Dari ketiga pendapat ini, Syaikh Wali Zar bin Syahiz Ad-Din hafizahullah memberikan kesimpulan, “Adapun masalah ini dari segi realitas, maka semuanya menyatakan kemungkinan terjadinya. Karen nash yang ada tidak menyatakan secara jelas, apakah dibolehkan atau dilarang, maka kami condong kepada pelarangan secara syariat. Sebab membolehkannya akan menyebabkan beberapa hal yang membahayakan, di antaranya:
- Tersebarnya perbuatan zina, lalu mereka kaitkan hal tersebut dengan dunia jin.

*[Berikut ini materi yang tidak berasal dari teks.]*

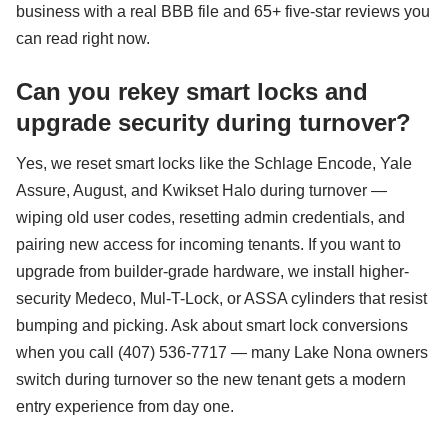
business with a real BBB file and 65+ five-star reviews you
can read right now.
Can you rekey smart locks and
upgrade security during turnover?
Yes, we reset smart locks like the Schlage Encode, Yale
Assure, August, and Kwikset Halo during turnover —
wiping old user codes, resetting admin credentials, and
pairing new access for incoming tenants. If you want to
upgrade from builder-grade hardware, we install higher-
security Medeco, Mul-T-Lock, or ASSA cylinders that resist
bumping and picking. Ask about smart lock conversions
when you call (407) 536-7717 — many Lake Nona owners
switch during turnover so the new tenant gets a modern
entry experience from day one.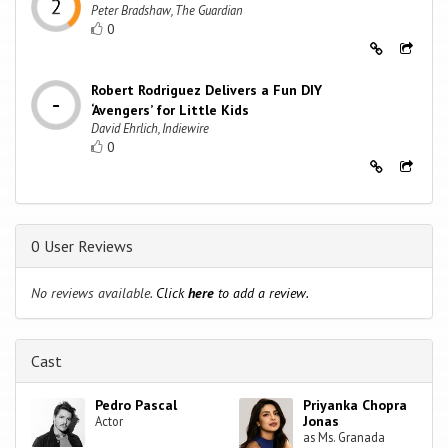
Peter Bradshaw, The Guardian
0
Robert Rodriguez Delivers a Fun DIY
‘Avengers’ for Little Kids
David Ehrlich, Indiewire
0
0 User Reviews
No reviews available.
Click
here
to add a review.
Cast
Pedro Pascal
Priyanka Chopra
Jonas
Actor
as Ms. Granada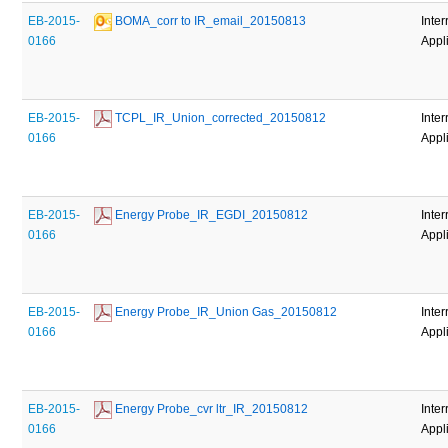
EB-2015-
 BOMA_corr to IR_email_20150813
Inter
0166
Appl
EB-2015-
 TCPL_IR_Union_corrected_20150812
Inter
0166
Appl
EB-2015-
 Energy Probe_IR_EGDI_20150812
Inter
0166
Appl
EB-2015-
 Energy Probe_IR_Union Gas_20150812
Inter
0166
Appl
EB-2015-
 Energy Probe_cvr ltr_IR_20150812
Inter
0166
Appl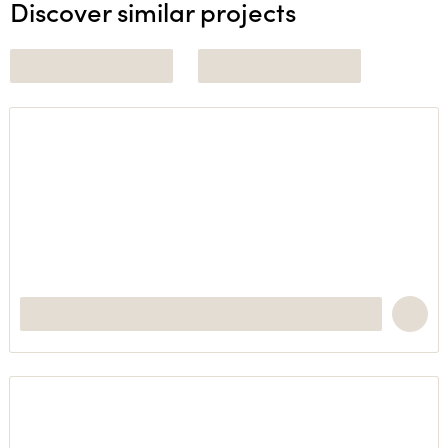
Discover similar projects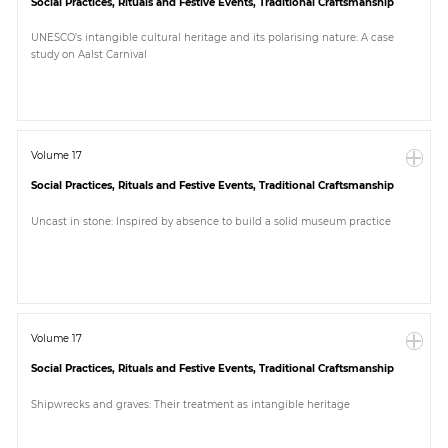
Social Practices, Rituals and Festive Events, Traditional Craftsmanship
UNESCO’s intangible cultural heritage and its polarising nature: A case
study on Aalst Carnival
Volume 17
Social Practices, Rituals and Festive Events, Traditional Craftsmanship
Uncast in stone: Inspired by absence to build a solid museum practice
Volume 17
Social Practices, Rituals and Festive Events, Traditional Craftsmanship
Shipwrecks and graves: Their treatment as intangible heritage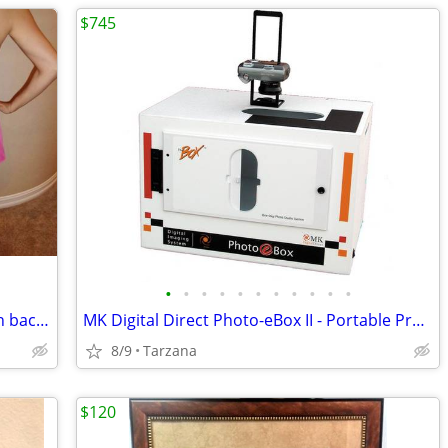
$745
•
•
•
•
•
•
•
•
•
•
•
HOT PINK SKORT (skirt in front, shorts in back) from CACHE
MK Digital Direct Photo-eBox II - Portable Product Lighting System
8/9
Tarzana
$120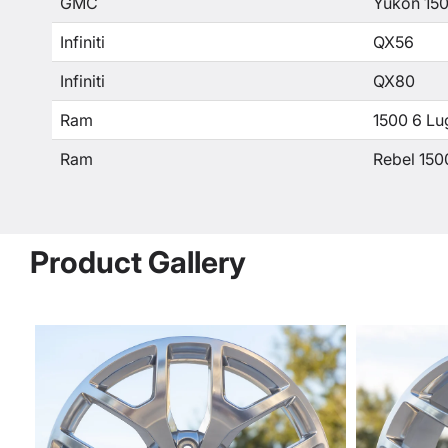
GMC
Yukon 15
Infiniti
QX56
Infiniti
QX80
Ram
1500 6 Lu
Ram
Rebel 150
Product Gallery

Karena dunia jin adalah perkara ghaib, tidak mungkin dilakukan penyidikan atasnya. Sedangkan Islam sangat memperhatikan dalam masalah menjaga kehormatan. Mencegah kerusakan didahulukan daripada mendatangkan kebaikan, demikian sebagaimana telah ditetapkan dalam syariat Islam.
- Akibat dari pernikahan seperti itu terhadap keturunan dan kehidupan keluarga. Anak-anak, kepada siapa nasab mereka disandangkan? Bagaimana bentuknya? Apakah seorang istri dari jin tidak boleh berbentuk?”
- Interaksi dengan jin dengan cara seperti ini membuat manusia tidak selamat dari gangguan. Padahal Islam sangat memperhatikan keselamatan manusia dari gangguan.
Dengan kenyataan ini, tampaklah bahwa membolehkan hal ini akan menyeret orang ke berbagai permasalahan yang tiada ujung dan sulit mencari solusinya. Ditambah lagi dampak buruknya terhadap keyakinan dalam jiwa, akal, dan kehormatan. Padahal itu semua adalah perkara yang sangat dilindungi dalam Islam. Begitu pula pernikahan antara kedua jenis tersebut tidak mendapatkan manfaat sedikit pun.
Karena itu, kami condong kepada pendapat yang melarang tindakan itu secara syariat, meskipun kemungkinan terjadi diterima.